Może nie jest to zbyt profesjonalne, ale w zdjęciach produktowych przecież o to chodzi, żeby pokazać kształt, jak to wygląda.
"Zajączkami" można dużo zdziałać, później wstawie zdjęcia jakiś kryształków, jadnak trudno będzie uzyskać odpowiedni efekt bez funkcji LiveView. Na koniec tego postu tylko przypomnę, że zdjęcia są surowe, zostały jedynie wykadrowane i zmniejszone, bez żadnej obróbki. Oczywiście nic nie stoi na przeszkodzie, żeby je poprawić np. w PS-ie. Balans bieli, kolory, jasność itd. takie jak wyszły z aparatu, jedynie odrobinę się podostrzyły podczas zmiejszania (nie używam maski wyostrzającej), po prostu specyficznie zmniejszam zdjęcia.


Załączone pliki Miniatury
   
Odpowiedz
#6
Witaj! Uśmiech
Pozwoliłem sobie usunąć duplikat postu.
Szczerze? Mało zrozumiałem z technicznego żargonu, muszę jeszcze sporo poczytać na te tematy.
Jeżeli chodzi o źródło światła to czy może to być zwykły halogen 500W? Np.
http://multisort.pl/product/1800.Lampa;h...;230V.html
Nie wiem tylko ile ma taki halogen kelwinów. Myślałem nad nią bo jest tania i przydała by się do wytrawiania płytek.
O jakichkolwiek funkcjach oprócz makro ustawienia czasu migawki itp. mogę zapomnieć w moim aparacie, ale myślę że chociaż dobre oświetlenie mogło by sporo pomóc przy zdjęciach.

Zdjęcie oczywiście piękne.

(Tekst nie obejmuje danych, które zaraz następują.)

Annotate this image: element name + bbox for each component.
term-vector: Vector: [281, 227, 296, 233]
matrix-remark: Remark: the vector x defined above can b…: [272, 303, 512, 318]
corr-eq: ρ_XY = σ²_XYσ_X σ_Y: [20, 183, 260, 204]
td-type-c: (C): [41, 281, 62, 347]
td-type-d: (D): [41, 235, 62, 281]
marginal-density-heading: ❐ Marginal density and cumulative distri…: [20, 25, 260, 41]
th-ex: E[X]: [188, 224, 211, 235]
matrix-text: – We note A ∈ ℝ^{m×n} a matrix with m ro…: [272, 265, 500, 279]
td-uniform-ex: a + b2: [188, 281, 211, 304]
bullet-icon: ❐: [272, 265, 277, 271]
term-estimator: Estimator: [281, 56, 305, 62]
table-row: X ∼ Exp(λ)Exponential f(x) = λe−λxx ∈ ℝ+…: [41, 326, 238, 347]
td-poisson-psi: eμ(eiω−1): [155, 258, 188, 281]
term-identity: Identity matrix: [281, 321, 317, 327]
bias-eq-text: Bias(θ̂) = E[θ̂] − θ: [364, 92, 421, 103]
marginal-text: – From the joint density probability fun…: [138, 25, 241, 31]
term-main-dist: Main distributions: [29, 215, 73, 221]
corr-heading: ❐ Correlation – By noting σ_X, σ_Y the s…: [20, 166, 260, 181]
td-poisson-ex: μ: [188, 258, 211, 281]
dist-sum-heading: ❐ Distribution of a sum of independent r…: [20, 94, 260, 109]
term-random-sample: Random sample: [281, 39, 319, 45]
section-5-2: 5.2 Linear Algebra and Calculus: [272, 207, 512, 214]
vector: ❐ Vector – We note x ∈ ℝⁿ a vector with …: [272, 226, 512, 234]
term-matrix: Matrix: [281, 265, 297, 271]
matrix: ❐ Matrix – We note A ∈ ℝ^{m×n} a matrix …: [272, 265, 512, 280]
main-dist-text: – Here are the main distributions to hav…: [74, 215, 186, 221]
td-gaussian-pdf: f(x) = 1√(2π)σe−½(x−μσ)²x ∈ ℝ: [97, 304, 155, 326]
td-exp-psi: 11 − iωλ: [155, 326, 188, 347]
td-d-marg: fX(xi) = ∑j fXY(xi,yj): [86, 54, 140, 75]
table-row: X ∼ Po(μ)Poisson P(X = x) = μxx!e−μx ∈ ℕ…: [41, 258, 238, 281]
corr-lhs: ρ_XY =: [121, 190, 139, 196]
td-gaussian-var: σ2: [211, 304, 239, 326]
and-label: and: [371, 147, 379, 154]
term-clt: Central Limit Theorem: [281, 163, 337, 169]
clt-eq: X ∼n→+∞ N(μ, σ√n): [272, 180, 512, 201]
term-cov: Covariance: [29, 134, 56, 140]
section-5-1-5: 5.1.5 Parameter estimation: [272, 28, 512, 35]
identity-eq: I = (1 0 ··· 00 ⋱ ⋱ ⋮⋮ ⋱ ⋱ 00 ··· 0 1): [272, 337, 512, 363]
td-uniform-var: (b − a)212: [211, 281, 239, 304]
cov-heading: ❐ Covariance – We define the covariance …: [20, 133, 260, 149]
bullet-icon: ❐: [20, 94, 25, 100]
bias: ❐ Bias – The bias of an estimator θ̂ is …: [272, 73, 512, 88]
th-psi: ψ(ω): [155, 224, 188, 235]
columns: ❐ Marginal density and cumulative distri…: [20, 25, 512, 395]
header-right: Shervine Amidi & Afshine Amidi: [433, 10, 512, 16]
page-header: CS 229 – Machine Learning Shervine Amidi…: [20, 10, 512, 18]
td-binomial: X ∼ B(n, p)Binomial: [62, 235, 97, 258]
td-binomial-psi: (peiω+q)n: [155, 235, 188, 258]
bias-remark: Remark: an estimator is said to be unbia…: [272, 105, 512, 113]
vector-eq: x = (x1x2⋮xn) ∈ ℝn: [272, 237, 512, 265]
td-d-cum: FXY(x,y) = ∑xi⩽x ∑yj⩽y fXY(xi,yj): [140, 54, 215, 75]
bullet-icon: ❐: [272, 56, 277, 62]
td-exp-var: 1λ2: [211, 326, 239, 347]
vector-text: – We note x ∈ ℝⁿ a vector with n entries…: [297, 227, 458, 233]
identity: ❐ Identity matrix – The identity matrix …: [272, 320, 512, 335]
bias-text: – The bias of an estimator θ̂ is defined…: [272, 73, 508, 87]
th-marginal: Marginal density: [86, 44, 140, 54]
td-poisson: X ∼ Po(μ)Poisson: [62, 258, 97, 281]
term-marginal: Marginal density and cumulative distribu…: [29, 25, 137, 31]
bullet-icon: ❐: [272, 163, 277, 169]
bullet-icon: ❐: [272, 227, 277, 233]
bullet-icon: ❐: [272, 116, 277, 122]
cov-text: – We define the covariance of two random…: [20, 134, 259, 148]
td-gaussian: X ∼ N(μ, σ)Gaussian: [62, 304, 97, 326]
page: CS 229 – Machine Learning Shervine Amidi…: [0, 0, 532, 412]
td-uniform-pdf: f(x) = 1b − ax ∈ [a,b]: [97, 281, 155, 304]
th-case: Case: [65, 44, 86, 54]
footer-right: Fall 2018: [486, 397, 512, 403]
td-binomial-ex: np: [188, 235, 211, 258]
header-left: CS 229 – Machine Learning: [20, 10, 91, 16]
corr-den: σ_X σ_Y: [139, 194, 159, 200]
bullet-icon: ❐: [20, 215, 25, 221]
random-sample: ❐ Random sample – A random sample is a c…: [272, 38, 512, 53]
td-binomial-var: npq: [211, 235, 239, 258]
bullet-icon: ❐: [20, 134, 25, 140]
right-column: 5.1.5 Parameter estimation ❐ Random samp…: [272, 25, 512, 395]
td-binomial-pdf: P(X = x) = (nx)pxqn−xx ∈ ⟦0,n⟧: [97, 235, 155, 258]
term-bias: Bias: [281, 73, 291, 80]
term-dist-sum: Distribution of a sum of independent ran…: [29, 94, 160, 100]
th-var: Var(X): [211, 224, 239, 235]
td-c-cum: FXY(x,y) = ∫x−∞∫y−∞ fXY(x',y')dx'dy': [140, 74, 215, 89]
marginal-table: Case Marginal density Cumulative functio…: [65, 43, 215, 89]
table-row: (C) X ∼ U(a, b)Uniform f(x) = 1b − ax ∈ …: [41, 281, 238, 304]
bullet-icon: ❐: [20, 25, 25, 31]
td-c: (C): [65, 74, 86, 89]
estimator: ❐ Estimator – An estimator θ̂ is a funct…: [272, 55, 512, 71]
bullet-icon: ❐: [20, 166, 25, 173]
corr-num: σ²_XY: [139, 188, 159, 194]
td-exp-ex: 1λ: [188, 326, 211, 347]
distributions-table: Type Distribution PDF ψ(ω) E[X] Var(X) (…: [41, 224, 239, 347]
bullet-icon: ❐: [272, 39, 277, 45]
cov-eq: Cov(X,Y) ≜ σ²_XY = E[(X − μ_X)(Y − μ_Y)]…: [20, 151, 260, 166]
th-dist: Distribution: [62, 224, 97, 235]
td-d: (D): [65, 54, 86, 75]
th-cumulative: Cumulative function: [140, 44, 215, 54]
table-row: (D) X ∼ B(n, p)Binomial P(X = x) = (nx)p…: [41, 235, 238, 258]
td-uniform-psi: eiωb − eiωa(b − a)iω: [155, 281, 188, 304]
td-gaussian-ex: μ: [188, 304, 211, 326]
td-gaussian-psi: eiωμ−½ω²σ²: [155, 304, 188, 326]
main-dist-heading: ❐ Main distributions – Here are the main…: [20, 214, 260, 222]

Uśmiech
Odpowiedz
#7
Witam!
Robiłem kiedyś zdjęcia przy halogenach, dają zażółcenia, szczególnie na srebrze, można ustawić balans bieli, żeby to skorygować, jednak na niektórych kolorach kamieni ściąnie przy okazji część barwy, np. amethyst (fioletowy) może wyglądać jak niebieski.
To co napisałem o przysłonach i ogniskowych, to tylko dlatego żeby zwrócić uwagę jak można sracić sporo ostrości na obiektywach typu zoom. Wyżej wymieniony halogen kosztuje około 30 PLN, żarówka 5500K niecałe 60PLN. Niekoniecznie trzeba kupować lampy fotograficzne, można się pomęczyc ze światłem słonecznym. Chodzi głównie o to, żeby światło tylne było mocniejsze niż przednie. Wystarczyło by słońce od tyłu, doświetlenie żeby nie było problemów z nastawami aparatu, a przód można doświetlić odbijajac to tylne światło lustrami w kierunku fotografowanej biżuterii. Po prostu światło, które przejdzie przez namiot, jakiś dyfuzor lub jak w moim przypadku przez akryl jest mocno rozproszone, daje to rozmyte poświaty, a takie rozproszone światło ukierunkowane lustrem, uważam że jest OK.
Chciałbym jeszcze wyjaśnić, że piszę te posty dla osób, które chcą zaprezentować biżuterię do sprzedaży w necie, np. na Allegro.
Wydatek paru złotych na sprzęt szybko się zwróci. Skrzynka z akrylu wyniosła około 30 PLN, namiot bezcieniowy kosztuje około 70 PLN, jedna żarówka 5500K jest lepsza niż dwie żarowe, komplet czterech lusterek w IKEA, można kupić za 20 PLN. Nie są to więc jakieś ogromne koszty.
Odpowiedz
#8
Witam!
Może parę słów o zmniejszaniu zdjęć.
Zdjęcia robię w pełnej rozdzielczości. Kadrowanie ustawiam w Camera Raw, w taki sposób: jeżeli chcę uzyskać obraz o rozmiarach, np. 400x400 piks. (taki jak w zamieszczonych zdjęciach), to kadruję przy ustawieniach 1600x1600 piks. i rozdzielczości 288 piks/cal, w programie graficznym zmniejszam rozdzielczość na 144 piks/cal, przy włączonym skalowaniu, dziękiczemu uzyskuję obraz 800x800 piks. Jeżeli zdjecie wymaga jakiejś korekty, robię to w tym miejscu. Następnie zmieniam rozdzielczość na 72 piks/cal i otrzymuję obraz 400x400 piks. który się przy okazji podostrzył. Jeżeli ktoś musi użyć maski wyostrzającej, proponuję zrobić to w trybie Lab, na kanale jasności.
Odpowiedz
#9
Witam,
polecam lekturę tego tekstu:
http://www.edwardsphotography.co.uk/jewe...ching.html
W linkach na dole strony jest mowa także o oświetleniu. Może ktoś się skusi na przetłumaczenie?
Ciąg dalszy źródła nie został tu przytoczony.